If you haven't yet resolved your problem, here's my tuppence worth! You can get a Dewalt or Trend Collet Conversion Kit from diytools.co.uk. I got one for my Elu MOF 11/2. Here's the link:

diytools.co.uk/diy/Main/sp-1-1-63414-trend-collet-conversion-kit.asp?sQuery=collet%20conversion%20kit

Only a threaded sleeve and nut (and spanner!) is included in the kit. You will need to buy a Dewalt collet to fit, i.e. Dewalt part nos. 6273 (1/4"), 6274 (8mm), or 6278 (1/2"). Any collet which will fit the DW625 router will fit, so I think you should also be able to get 6mm, 3/8", 10mm, and 13mm. I was able to find relative bargains for all sizes except the 1/2" on ebay.co.uk (but you'll need to make sure first that they will post to you!).

Hope this helps,

Kind regards,

Ray


----------



## bobj3 (Jan 17, 2006)

Thanks Ray for the URL link

Here's a click on url link

Trend Collet Conversion Kit
http://www.diytools.co.uk/diy/Main/...sion-kit.asp?sQuery=collet%20conversion%20kit

=======


----------



## daki222000 (May 20, 2008)

IrishRay said:


> Hi there,
> 
> If you haven't yet resolved your problem, here's my tuppence worth! You can get a Dewalt or Trend Collet Conversion Kit from diytools.co.uk. I got one for my Elu MOF 11/2. Here's the link:
> 
> ...


Thanks for the tip.I already found a solution in germany.
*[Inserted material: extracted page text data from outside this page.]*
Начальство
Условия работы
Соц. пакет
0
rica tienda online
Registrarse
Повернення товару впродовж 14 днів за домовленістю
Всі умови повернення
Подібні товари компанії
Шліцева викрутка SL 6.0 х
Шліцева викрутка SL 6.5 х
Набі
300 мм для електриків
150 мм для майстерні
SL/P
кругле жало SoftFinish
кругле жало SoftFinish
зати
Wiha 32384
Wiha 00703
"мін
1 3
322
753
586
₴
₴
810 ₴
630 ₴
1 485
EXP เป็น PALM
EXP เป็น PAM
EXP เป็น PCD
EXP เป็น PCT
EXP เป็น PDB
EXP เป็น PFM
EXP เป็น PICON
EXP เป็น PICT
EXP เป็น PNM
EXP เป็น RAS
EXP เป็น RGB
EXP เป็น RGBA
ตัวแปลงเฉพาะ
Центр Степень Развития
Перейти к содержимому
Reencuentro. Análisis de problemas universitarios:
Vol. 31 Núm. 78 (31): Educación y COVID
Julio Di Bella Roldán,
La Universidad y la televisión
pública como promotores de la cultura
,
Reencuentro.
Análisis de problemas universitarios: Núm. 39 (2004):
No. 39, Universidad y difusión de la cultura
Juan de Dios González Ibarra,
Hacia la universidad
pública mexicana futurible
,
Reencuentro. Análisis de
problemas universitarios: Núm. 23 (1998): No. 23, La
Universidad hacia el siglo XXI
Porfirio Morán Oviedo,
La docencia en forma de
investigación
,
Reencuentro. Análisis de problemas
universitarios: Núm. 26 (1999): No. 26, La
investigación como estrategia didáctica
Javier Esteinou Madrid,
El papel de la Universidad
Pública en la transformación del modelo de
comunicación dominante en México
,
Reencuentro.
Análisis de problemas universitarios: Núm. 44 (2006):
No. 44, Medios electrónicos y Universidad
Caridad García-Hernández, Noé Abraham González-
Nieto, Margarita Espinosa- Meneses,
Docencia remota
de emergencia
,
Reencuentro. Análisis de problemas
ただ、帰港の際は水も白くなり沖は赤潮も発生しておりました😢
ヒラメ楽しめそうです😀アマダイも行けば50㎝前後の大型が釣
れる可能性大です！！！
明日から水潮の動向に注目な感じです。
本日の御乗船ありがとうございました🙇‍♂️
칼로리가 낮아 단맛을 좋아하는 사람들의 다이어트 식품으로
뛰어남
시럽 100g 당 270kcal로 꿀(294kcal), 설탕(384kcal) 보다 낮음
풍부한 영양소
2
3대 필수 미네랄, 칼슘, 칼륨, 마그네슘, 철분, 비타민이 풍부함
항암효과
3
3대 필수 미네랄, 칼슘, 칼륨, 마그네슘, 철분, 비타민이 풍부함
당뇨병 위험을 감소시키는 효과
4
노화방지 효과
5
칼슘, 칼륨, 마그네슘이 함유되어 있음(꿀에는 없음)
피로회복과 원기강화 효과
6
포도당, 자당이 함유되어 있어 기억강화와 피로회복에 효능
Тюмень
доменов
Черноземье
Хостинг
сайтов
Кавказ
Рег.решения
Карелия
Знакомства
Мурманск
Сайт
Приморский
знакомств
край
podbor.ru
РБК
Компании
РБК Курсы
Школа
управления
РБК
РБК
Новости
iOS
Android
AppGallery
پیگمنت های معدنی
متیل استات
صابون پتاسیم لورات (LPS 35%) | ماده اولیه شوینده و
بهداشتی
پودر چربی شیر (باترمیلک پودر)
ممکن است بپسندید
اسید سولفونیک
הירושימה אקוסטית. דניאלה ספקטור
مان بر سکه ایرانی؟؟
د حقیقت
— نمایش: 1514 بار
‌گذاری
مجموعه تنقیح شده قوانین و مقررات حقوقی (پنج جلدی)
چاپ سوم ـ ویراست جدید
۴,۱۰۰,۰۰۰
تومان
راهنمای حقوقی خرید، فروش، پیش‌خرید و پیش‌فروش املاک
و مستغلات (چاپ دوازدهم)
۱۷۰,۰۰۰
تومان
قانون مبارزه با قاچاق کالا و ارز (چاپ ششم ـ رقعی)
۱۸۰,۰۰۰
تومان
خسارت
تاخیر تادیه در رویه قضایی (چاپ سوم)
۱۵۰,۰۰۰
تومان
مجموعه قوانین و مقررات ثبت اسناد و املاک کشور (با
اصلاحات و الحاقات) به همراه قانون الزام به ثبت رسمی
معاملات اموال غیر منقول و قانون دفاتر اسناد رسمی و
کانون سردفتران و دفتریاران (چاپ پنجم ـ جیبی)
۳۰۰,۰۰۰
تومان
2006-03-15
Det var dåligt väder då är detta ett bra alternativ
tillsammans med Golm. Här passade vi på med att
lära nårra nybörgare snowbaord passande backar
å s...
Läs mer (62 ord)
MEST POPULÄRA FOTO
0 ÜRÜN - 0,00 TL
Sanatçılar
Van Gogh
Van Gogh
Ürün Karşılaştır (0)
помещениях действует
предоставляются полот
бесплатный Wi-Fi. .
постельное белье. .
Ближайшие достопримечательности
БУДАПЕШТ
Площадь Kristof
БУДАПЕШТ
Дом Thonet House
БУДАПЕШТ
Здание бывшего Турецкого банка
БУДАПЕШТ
After I bought that one I was very surprised to find out that the hardwareshop around the corner where I normally buy all my stuff (a CMT dealer), could provide all the sizes I wanted for a very resonable price! the fact that my search began at the dewalt technical desk (should never go there, they know nothing about anything that is not for sale today, let alone the aftersales of elu parts that they once took over) put me off track a lot. they made me think that this is something that is not findable anywhere and want you to buy new stuff. now i got more into it, I come across these parts (and complaints about dewalt) more and more. CMT orange tools is where I got mine from page 113 of the downloadable catalogue is where the collet is found. nice catalogue by the way.
regards.


----------



## IrishRay (Oct 13, 2008)

Thanks BJ!


----------



## IrishRay (Oct 13, 2008)

Glad you sorted it out. I had similar experiences! I bought a Trend square router base for the DW621 (so it fits my Elu OF 97E), and was pleasantly surprised to find that it will also fit my new (old!) MOF 177, if I drill a third hole in the right place! Not that Trend or their like would ever tell you that, though... Hermes was the Greek god of merchants and thieves - there was a reason why they were put in the same category!
Ray


----------